Print this span of the material below exactly: the line with "Demo buchen", the line with "The everything app, for work.", and every line between them, but nothing else.

SUPPLIED MATERIAL.
□ □ □ □

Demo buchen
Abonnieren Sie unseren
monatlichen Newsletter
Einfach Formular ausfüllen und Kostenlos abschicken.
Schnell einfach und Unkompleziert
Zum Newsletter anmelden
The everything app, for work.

□ □ □ □

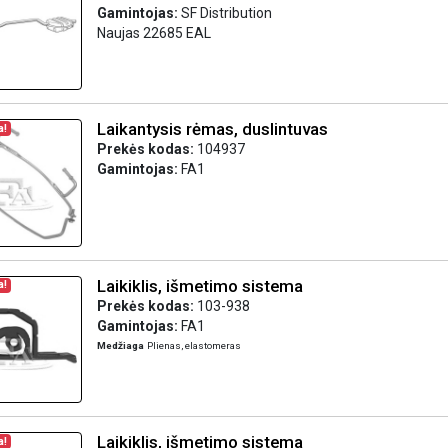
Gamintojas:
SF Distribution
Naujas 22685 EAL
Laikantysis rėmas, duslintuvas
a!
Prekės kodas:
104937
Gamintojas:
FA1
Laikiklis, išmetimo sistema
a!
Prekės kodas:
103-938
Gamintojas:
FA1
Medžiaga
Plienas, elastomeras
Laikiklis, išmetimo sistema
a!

□ □ □ □

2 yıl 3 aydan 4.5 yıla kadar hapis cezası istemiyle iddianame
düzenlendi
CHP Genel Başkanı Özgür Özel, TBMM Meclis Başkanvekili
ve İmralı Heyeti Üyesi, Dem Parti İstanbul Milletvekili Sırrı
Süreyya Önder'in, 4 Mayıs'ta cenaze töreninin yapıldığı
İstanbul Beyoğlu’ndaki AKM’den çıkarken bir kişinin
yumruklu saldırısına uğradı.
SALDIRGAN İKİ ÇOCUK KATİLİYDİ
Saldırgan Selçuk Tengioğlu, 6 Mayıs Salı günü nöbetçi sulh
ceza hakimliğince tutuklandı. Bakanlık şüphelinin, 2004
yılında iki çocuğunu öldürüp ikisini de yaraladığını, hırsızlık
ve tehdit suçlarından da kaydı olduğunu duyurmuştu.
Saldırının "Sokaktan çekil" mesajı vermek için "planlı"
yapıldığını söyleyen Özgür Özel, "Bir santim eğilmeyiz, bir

□ □ □ □

SOLUTION TO THIS PROBLEM.
Demo buchen
Abonnieren Sie unseren
monatlichen Newsletter
Einfach Formular ausfüllen und Kostenlos abschicken.
Schnell einfach und Unkompleziert
Zum Newsletter anmelden
The everything app, for work.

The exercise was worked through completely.